Required work
What you return must match the listing word for word.

Records for this exercise
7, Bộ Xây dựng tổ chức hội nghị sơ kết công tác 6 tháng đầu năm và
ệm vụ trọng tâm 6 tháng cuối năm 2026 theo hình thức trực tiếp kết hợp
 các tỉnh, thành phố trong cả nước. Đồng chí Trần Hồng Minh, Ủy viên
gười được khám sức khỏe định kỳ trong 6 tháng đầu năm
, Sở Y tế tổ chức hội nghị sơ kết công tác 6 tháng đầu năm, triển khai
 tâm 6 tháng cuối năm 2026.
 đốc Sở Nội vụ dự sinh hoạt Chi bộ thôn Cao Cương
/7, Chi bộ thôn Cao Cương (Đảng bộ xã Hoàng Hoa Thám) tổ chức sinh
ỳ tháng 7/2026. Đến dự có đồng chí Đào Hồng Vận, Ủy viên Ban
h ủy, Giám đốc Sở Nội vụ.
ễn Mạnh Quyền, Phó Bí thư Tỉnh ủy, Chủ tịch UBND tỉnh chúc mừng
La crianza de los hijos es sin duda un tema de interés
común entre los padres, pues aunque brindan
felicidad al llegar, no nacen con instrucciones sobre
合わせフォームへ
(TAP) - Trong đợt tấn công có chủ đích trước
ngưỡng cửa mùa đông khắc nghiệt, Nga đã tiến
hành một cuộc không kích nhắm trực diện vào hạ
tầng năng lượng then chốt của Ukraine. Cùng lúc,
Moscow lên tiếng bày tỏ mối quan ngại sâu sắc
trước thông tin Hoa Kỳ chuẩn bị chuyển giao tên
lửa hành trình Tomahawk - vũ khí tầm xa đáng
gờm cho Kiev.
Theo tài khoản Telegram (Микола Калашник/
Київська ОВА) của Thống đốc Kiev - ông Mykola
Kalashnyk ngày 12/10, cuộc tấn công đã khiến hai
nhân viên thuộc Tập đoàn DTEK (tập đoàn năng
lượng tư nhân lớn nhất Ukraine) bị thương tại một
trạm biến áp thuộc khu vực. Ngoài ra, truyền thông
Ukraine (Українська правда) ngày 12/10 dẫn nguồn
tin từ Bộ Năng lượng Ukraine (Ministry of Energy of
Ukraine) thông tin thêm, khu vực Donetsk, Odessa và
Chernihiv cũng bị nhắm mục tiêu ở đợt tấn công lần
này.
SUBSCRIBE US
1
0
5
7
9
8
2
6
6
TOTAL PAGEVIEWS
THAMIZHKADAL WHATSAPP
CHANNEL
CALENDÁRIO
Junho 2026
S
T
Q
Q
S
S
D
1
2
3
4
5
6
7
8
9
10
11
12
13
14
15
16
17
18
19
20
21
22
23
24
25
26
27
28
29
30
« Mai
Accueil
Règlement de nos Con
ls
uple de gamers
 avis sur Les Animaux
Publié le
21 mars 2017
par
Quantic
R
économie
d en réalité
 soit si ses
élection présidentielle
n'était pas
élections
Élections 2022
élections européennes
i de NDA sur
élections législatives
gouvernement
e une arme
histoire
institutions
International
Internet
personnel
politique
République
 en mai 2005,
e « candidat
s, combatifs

Result
7, Bộ Xây dựng tổ chức hội nghị sơ kết công tác 6 tháng đầu năm và
ệm vụ trọng tâm 6 tháng cuối năm 2026 theo hình thức trực tiếp kết hợp
 các tỉnh, thành phố trong cả nước. Đồng chí Trần Hồng Minh, Ủy viên
gười được khám sức khỏe định kỳ trong 6 tháng đầu năm
, Sở Y tế tổ chức hội nghị sơ kết công tác 6 tháng đầu năm, triển khai
 tâm 6 tháng cuối năm 2026.
 đốc Sở Nội vụ dự sinh hoạt Chi bộ thôn Cao Cương
/7, Chi bộ thôn Cao Cương (Đảng bộ xã Hoàng Hoa Thám) tổ chức sinh
ỳ tháng 7/2026. Đến dự có đồng chí Đào Hồng Vận, Ủy viên Ban
h ủy, Giám đốc Sở Nội vụ.
ễn Mạnh Quyền, Phó Bí thư Tỉnh ủy, Chủ tịch UBND tỉnh chúc mừng
La crianza de los hijos es sin duda un tema de interés
común entre los padres, pues aunque brindan
felicidad al llegar, no nacen con instrucciones sobre
合わせフォームへ
(TAP) - Trong đợt tấn công có chủ đích trước
ngưỡng cửa mùa đông khắc nghiệt, Nga đã tiến
hành một cuộc không kích nhắm trực diện vào hạ
tầng năng lượng then chốt của Ukraine. Cùng lúc,
Moscow lên tiếng bày tỏ mối quan ngại sâu sắc
trước thông tin Hoa Kỳ chuẩn bị chuyển giao tên
lửa hành trình Tomahawk - vũ khí tầm xa đáng
gờm cho Kiev.
Theo tài khoản Telegram (Микола Калашник/
Київська ОВА) của Thống đốc Kiev - ông Mykola
Kalashnyk ngày 12/10, cuộc tấn công đã khiến hai
nhân viên thuộc Tập đoàn DTEK (tập đoàn năng
lượng tư nhân lớn nhất Ukraine) bị thương tại một
trạm biến áp thuộc khu vực. Ngoài ra, truyền thông
Ukraine (Українська правда) ngày 12/10 dẫn nguồn
tin từ Bộ Năng lượng Ukraine (Ministry of Energy of
Ukraine) thông tin thêm, khu vực Donetsk, Odessa và
Chernihiv cũng bị nhắm mục tiêu ở đợt tấn công lần
này.
SUBSCRIBE US
1
0
5
7
9
8
2
6
6
TOTAL PAGEVIEWS
THAMIZHKADAL WHATSAPP
CHANNEL
CALENDÁRIO
Junho 2026
S
T
Q
Q
S
S
D
1
2
3
4
5
6
7
8
9
10
11
12
13
14
15
16
17
18
19
20
21
22
23
24
25
26
27
28
29
30
« Mai
Accueil
Règlement de nos Con
ls
uple de gamers
 avis sur Les Animaux
Publié le
21 mars 2017
par
Quantic
R
économie
d en réalité
 soit si ses
élection présidentielle
n'était pas
élections
Élections 2022
élections européennes
i de NDA sur
élections législatives
gouvernement
e une arme
histoire
institutions
International
Internet
personnel
politique
République
 en mai 2005,
e « candidat
s, combatifs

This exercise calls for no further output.